Top of SUPPLIED RECORDS
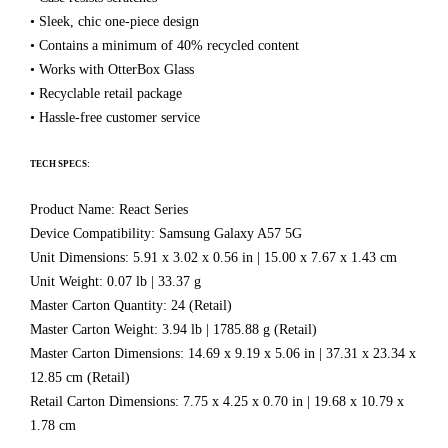
• Sleek, chic one-piece design
• Contains a minimum of 40% recycled content
• Works with OtterBox Glass
• Recyclable retail package
• Hassle-free customer service
TECH SPECS:
Product Name: React Series
Device Compatibility: Samsung Galaxy A57 5G
Unit Dimensions: 5.91 x 3.02 x 0.56 in | 15.00 x 7.67 x 1.43 cm
Unit Weight: 0.07 lb | 33.37 g
Master Carton Quantity: 24 (Retail)
Master Carton Weight: 3.94 lb | 1785.88 g (Retail)
Master Carton Dimensions: 14.69 x 9.19 x 5.06 in | 37.31 x 23.34 x
12.85 cm (Retail)
Retail Carton Dimensions: 7.75 x 4.25 x 0.70 in | 19.68 x 10.79 x
1.78 cm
Bottom of SUPPLIED RECORDS
WORK REQUIRED
Reproduce the lines above exactly, please, but not the pictures in them.

REPLY TO THE TASK
• Sleek, chic one-piece design
• Contains a minimum of 40% recycled content
• Works with OtterBox Glass
• Recyclable retail package
• Hassle-free customer service
TECH SPECS:
Product Name: React Series
Device Compatibility: Samsung Galaxy A57 5G
Unit Dimensions: 5.91 x 3.02 x 0.56 in | 15.00 x 7.67 x 1.43 cm
Unit Weight: 0.07 lb | 33.37 g
Master Carton Quantity: 24 (Retail)
Master Carton Weight: 3.94 lb | 1785.88 g (Retail)
Master Carton Dimensions: 14.69 x 9.19 x 5.06 in | 37.31 x 23.34 x
12.85 cm (Retail)
Retail Carton Dimensions: 7.75 x 4.25 x 0.70 in | 19.68 x 10.79 x
1.78 cm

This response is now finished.